于是求第 \(n\) 级台阶有多少种不同的走法,只要考虑第 \(n - 1\) 级台阶和第 \(n - 2\) 级台阶有多少种走法,二者相加即为所求。
细心的朋友可能会发现,用上述方法产生的是一个斐波那契数列(这里规定第 0 级台阶也有 1 种走法,即站在原定)。
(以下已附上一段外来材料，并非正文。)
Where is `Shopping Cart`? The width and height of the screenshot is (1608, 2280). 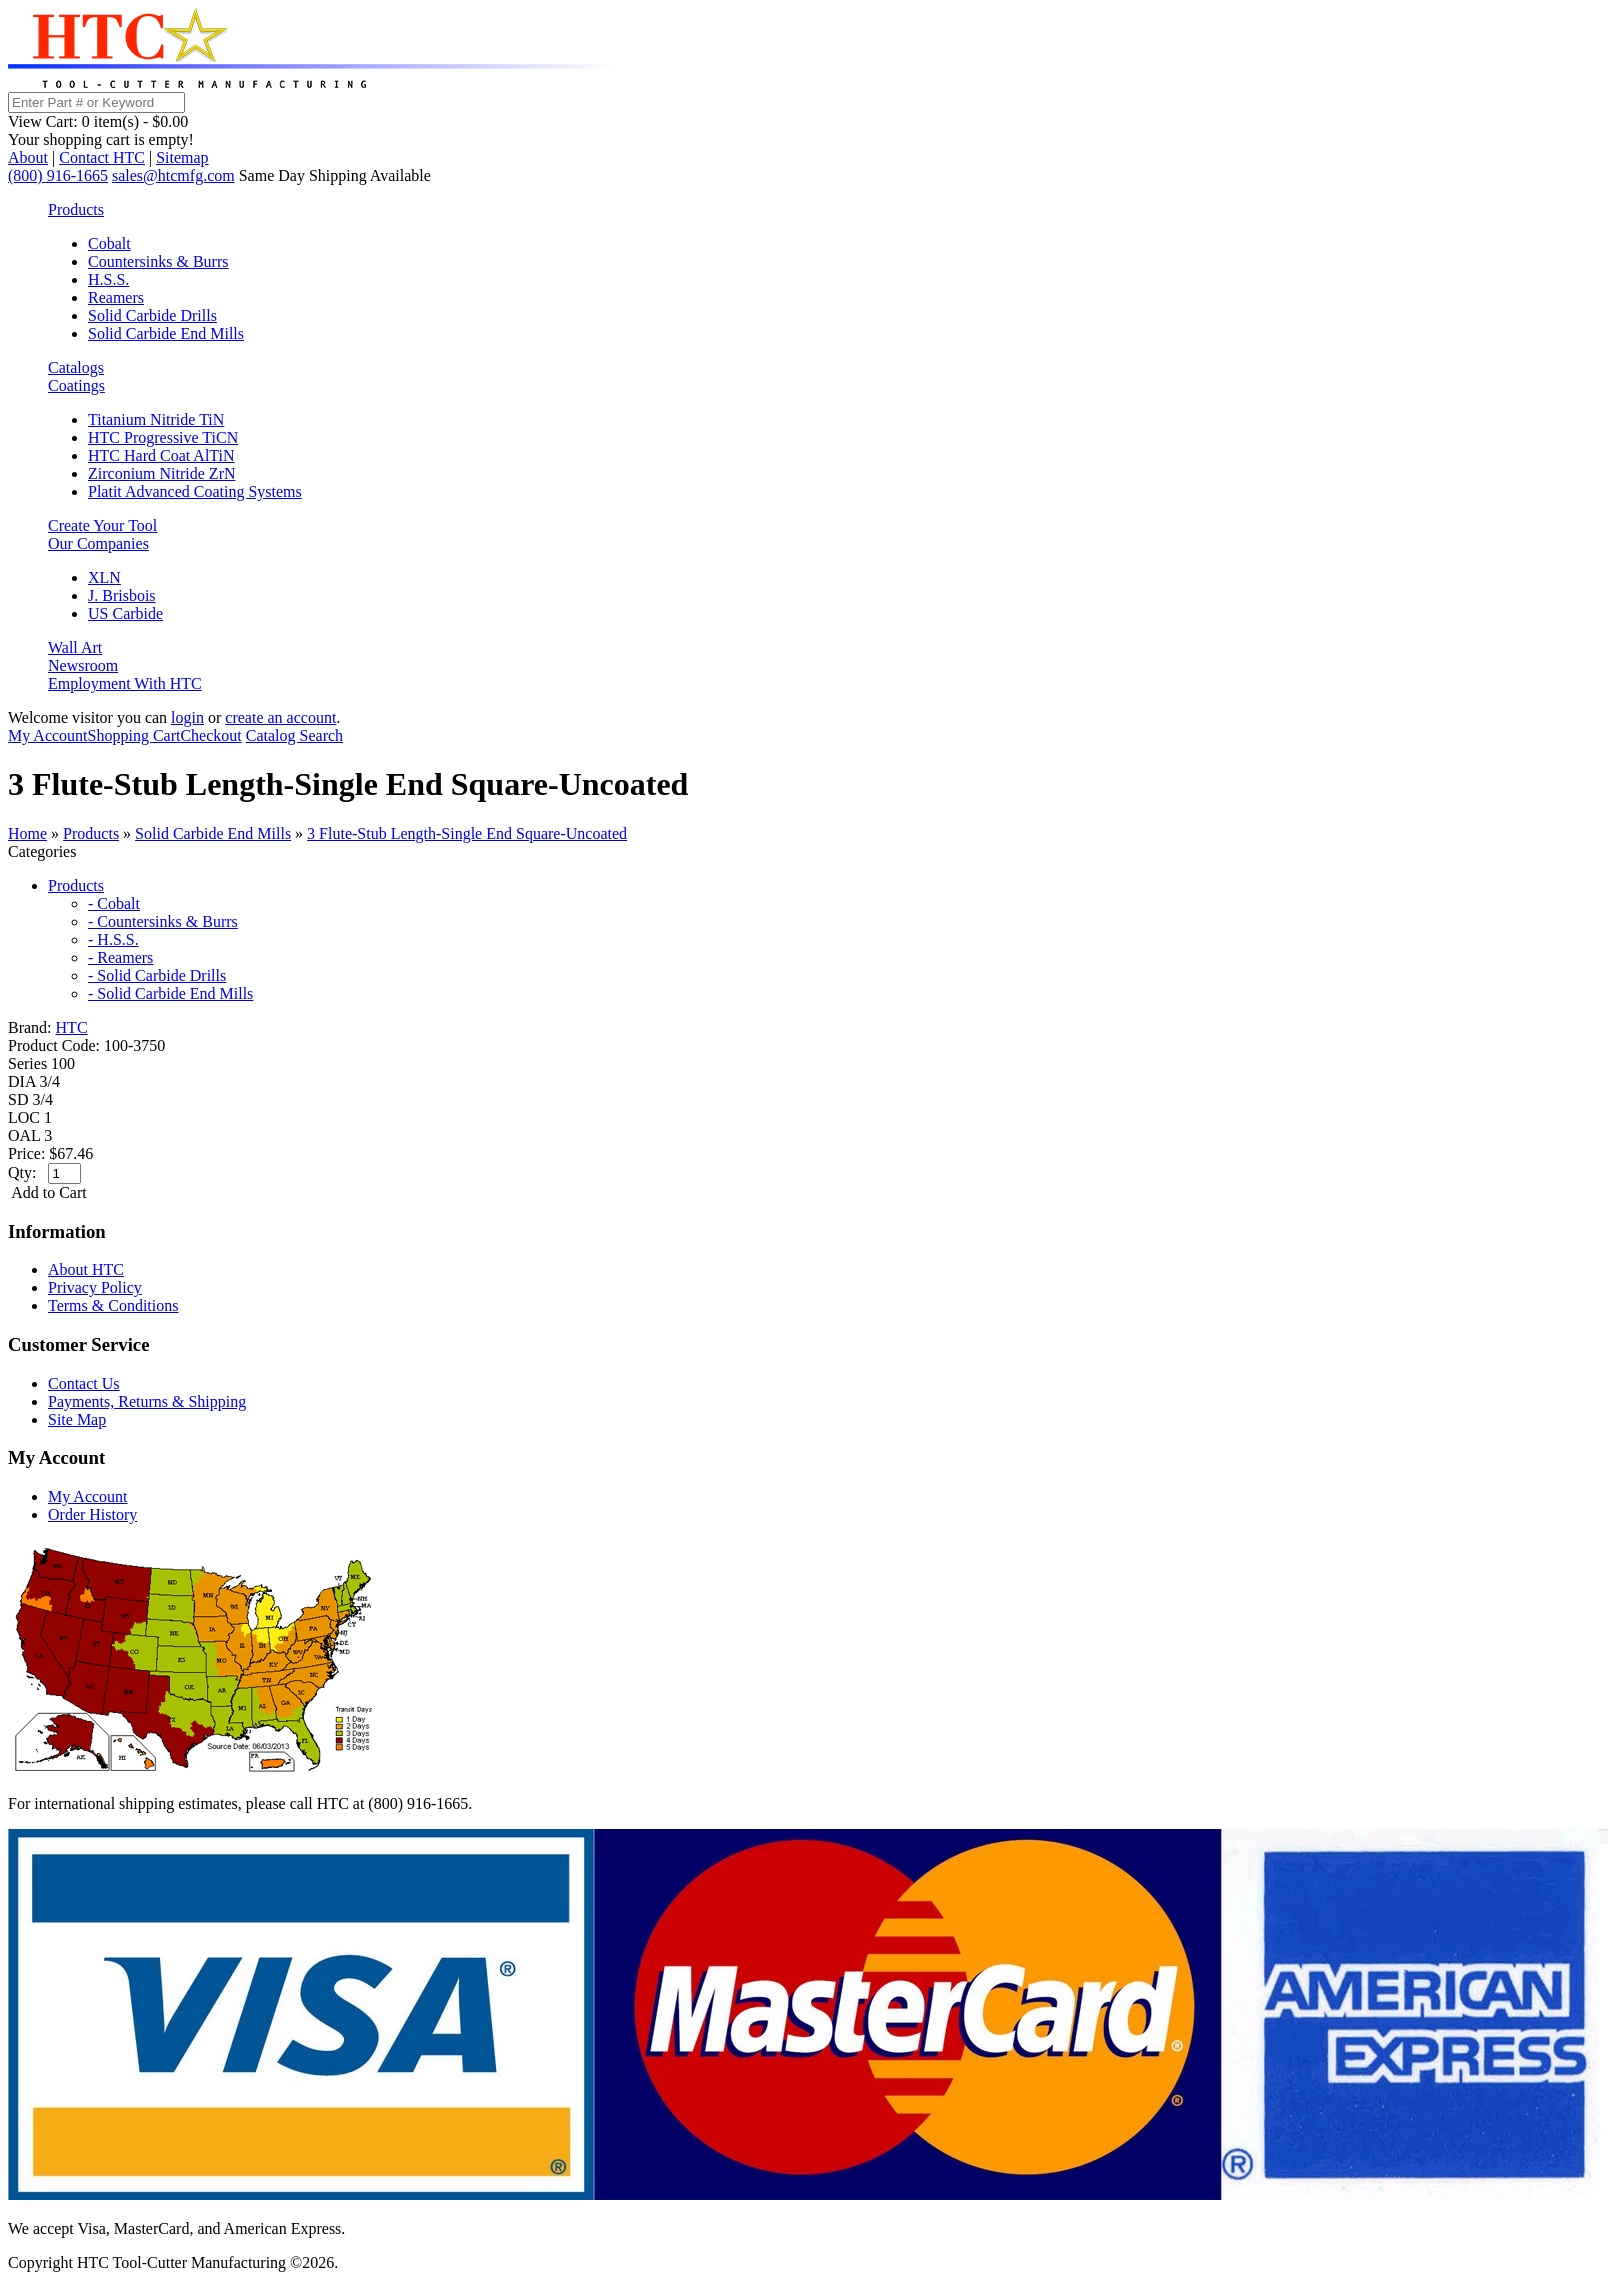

于是问题转化为求斐波那契数列的第 \(n + 1\) 项,这里可以用迭代法,也可以直接套用通项公式
\[F_n = \frac{1}{\sqrt{5}}[(\frac{1+\sqrt{5}}{2})^n-(\frac{1-\sqrt{5}}{2})^n]
\]
至于这个通项公式的推导,网上有大量资源,这里不再赘述。
本人采用迭代方法,代码如下:
class Solution {
fun climbStairs(n: Int): Int {
if (n == 1) {
return 1
}
if (n == 2) {
return 2
}
val dp = IntArray(n + 1)
dp[0] = 1
dp[1] = 1
dp[2] = 2
for (i in 3..dp.lastIndex) {
dp[i] = dp[i - 1] + dp[i - 2]
}
return dp.last()
}
}